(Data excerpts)
::::

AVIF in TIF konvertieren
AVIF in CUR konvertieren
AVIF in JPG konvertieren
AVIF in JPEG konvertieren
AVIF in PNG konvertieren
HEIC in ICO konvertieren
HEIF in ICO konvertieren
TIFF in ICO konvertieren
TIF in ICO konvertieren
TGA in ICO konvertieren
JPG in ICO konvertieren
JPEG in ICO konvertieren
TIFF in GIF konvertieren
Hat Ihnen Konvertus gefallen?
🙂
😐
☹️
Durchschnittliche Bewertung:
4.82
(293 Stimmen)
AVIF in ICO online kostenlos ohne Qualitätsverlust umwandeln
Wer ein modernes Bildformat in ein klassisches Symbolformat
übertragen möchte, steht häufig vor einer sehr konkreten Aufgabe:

::::

What needs to be done: What is needed is an exact copy of the lines from the one containing "TIFF in GIF konvertieren" through the final line of the data, both included, and nothing more.

Your response:
TIFF in GIF konvertieren
Hat Ihnen Konvertus gefallen?
🙂
😐
☹️
Durchschnittliche Bewertung:
4.82
(293 Stimmen)
AVIF in ICO online kostenlos ohne Qualitätsverlust umwandeln
Wer ein modernes Bildformat in ein klassisches Symbolformat
übertragen möchte, steht häufig vor einer sehr konkreten Aufgabe:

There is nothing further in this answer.